Residents sift throuigh rubble after of a market was bombed in Baghdad's Shula district in northwestern Baghdad
Residents sift throuigh rubble after of a market was bombed in Baghdad's Shula district.

A wave of coordinated bomb attacks in Iraq, which have killed at least 68 people, have prompted fears that a government rift is deepening sectarian and ethnic divisions.

The bombings took place just days after the last U.S. troops left Iraq. Most of the areas targeted were Shiite districts, according to Iraqi officials.

No group has claimed responsibility.

The attacks came as political friction between the Sunni and Shiite factions of the coalition government increase, threatening the stability of the country.

Iraq's borders were drawn up by the colonial powers in the 1920s, leaving the territory divided along ethnic and sectarian lines.
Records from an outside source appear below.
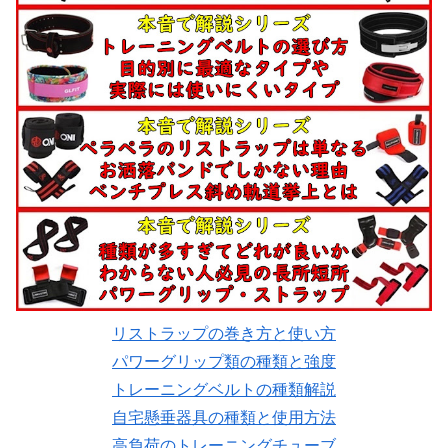
リストラップの巻き方と使い方
パワーグリップ類の種類と強度
トレーニングベルトの種類解説
自宅懸垂器具の種類と使用方法
高負荷のトレーニングチューブ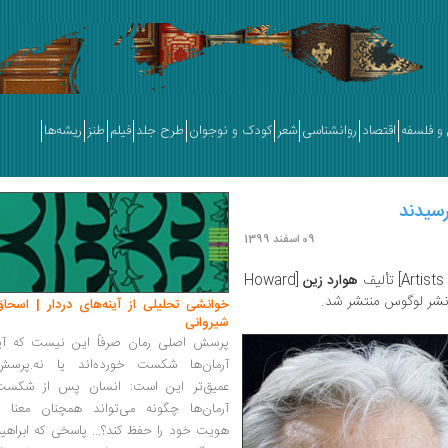
و فلسفه
اقتصاد
روانشناسی
شعر
کودک و نوجوان
طرح جلد
فیلم
طنز
ریشه‌ها
رسیدند
09 اسفند 1399
هوارد زین
[Howard
نشر لوگوس منتشر شد.
خوانشی تحلیلی از آینه‌های دردار | اسحاق
شیروانی
پرسش اصلی رمان صرفاً این نیست که آیا
آرمان‌ها شکست خورده‌اند یا نه.پرسش
عمیق‌تر این است: انسان پس از شکست
آرمان‌ها چگونه می‌تواند همچنان معنا و
هویت خود را حفظ کند؟... پاسخی که ابراهی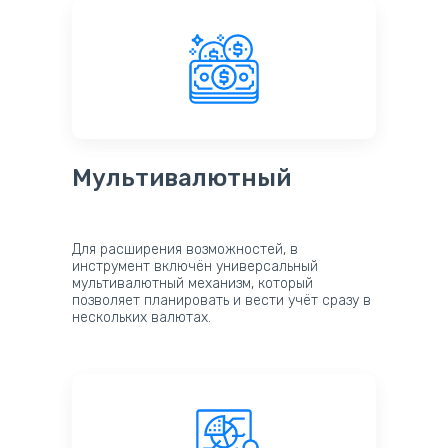
Мультивалютный
Для расширения возможностей, в
инструмент включён универсальный
мультивалютный механизм, который
позволяет планировать и вести учёт сразу в
нескольких валютах.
The country's south is mainly made up of Shiites while the west is predominantly Sunni. The semi-autonomous Kurdistan is in the north.

Kurdistan's oil reserves have sparked increasing tensions between the region's leaders and Baghdad.

Sunni Iraqis have also voiced concerned over what they perceive as a rise of authoritarianism within the government.

The recent political dispute between the Shiite Prime Minister Nouri Maliki and the Sunni Vice President Tariq al-Hashemi has added to pressures.

Sunnis politicians complain Maliki is using his position to advance Shiite interests.

Maliki has called for an arrest warrant against Hashemi, and accused him of running a death squad that targeted officials from the government.

The vice president has denied the accusations. He blamed the latest wave of bombings on Maliki, telling the BBC: "We should blame Mr Maliki, he started a national crisis and it's not easy to control.

"The Iraqis have a right to be worried."